Requesting NAT access to tcp/22 on 11.1.1.1 via port 16791
[spaclient]$ ssh -p 16791 mbr@11.1.1.1
mbr@11.1.1.1's password:
[spaserver]$
The above output shows that the client system indeed has access to the spaserver system
via TCP port 16791, which is forwarded to the local SSH daemon. In the /var/log/messages
file, fwknopd has written the following messages to syslog:
[spaserver]# tail /var/log/messages
Jun 2 01:54:16 spaserver fwknopd: received valid Rijndael encrypted packet from: 12.2.2.2,
remote user: mbr, client version: 1.9.4 (SOURCE line num: 151)
Jun 2 01:54:17 spaserver fwknopd: add FWKNOP_PREROUTING 12.2.2.2 -> 11.1.1.1(tcp/16791 to 22) DNAT rule 30 sec
Jun 2 01:54:17 spaserver fwknopd: add FWKNOP_INPUT 12.2.2.2 -> 0.0.0.0/0(tcp/22) ACCEPT rule 30 sec
Jun 2 01:54:58 spaserver fwknop(knoptm): removed iptables FWKNOP_PREROUTING DNAT rule
for 12.2.2.2 -> 11.1.1.1(tcp/22), 30 sec timeout exceeded
Jun 2 01:55:11 spaserver fwknop(knoptm): removed iptables FWKNOP_INPUT ACCEPT rule for 12.2.2.2
-> 0.0.0.0/0(tcp/22), 30 sec timeout exceeded
In closing, here is an abbreviated version (the randomization options are not
duplicated here) of the fwknop-1.9.4
ChangeLog:
- Added the ability to specify the port that SPA packets are sent over
with the fwknop client by using the syntax "<host|IP>:<port>". So, for
example, to have the client send an SPA packet to 11.1.1.1 over UDP port
12345 (instead of the default of 62201), one could use the following
command:
$ fwknop -A tcp/22 -R -D 11.1.1.1:12345
- Bugfix to add a check for "keep-state" in ipfw policies in addition to the existing "check-state" check (noticed by Sebastien Jeanquier).
- Updated the install.pl script to try to determine the OS type as early as possible during the install process.
- Added the MIN_SPA_PKT_LEN variable with 160 (bytes) as the default.
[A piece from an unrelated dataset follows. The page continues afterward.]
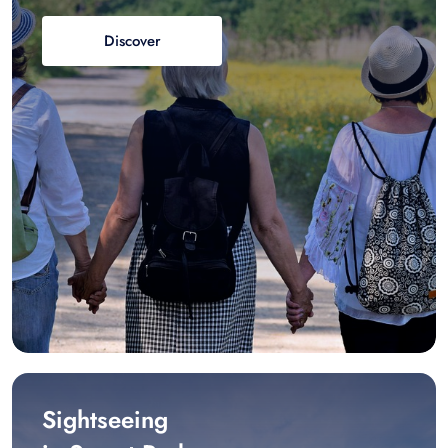
Discover
Sightseeing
This allows fwknopd to ignore packets that are not at least this many bytes (including packet headers) before any decryption attempt is made.
- Added --time-offset-plus and --time-offset-minus args to the fwknop client command line. This allows the time stamp within an SPA packet to be influenced without setting the system clock (which normal users cannot usually do). This is useful for when the client and server systems have clocks that are out of sync.
- Bugfix on Ubuntu systems to make sure that the fwknop init script is installed with a priority of 99 instead of 20 - this puts fwknop as late as possible within the boot sequence so that the system is ready to run fwknop.
- Bugfix to not open ports that are not specifically requested in an SPA packet even if those ports are listed in the OPEN_PORTS variable in the access.conf file.
- Updated to version 5.47 of the Digest::SHA module.
- Updated to version 0.7 of the IPTables::ChainMgr module (includes perldoc documentation).
- Updated to version 0.6 of the IPTables::Parse module (includes perldoc documentation).
- Added NAT, port randomization, and and time offset option discussions to fwknop(8) man page.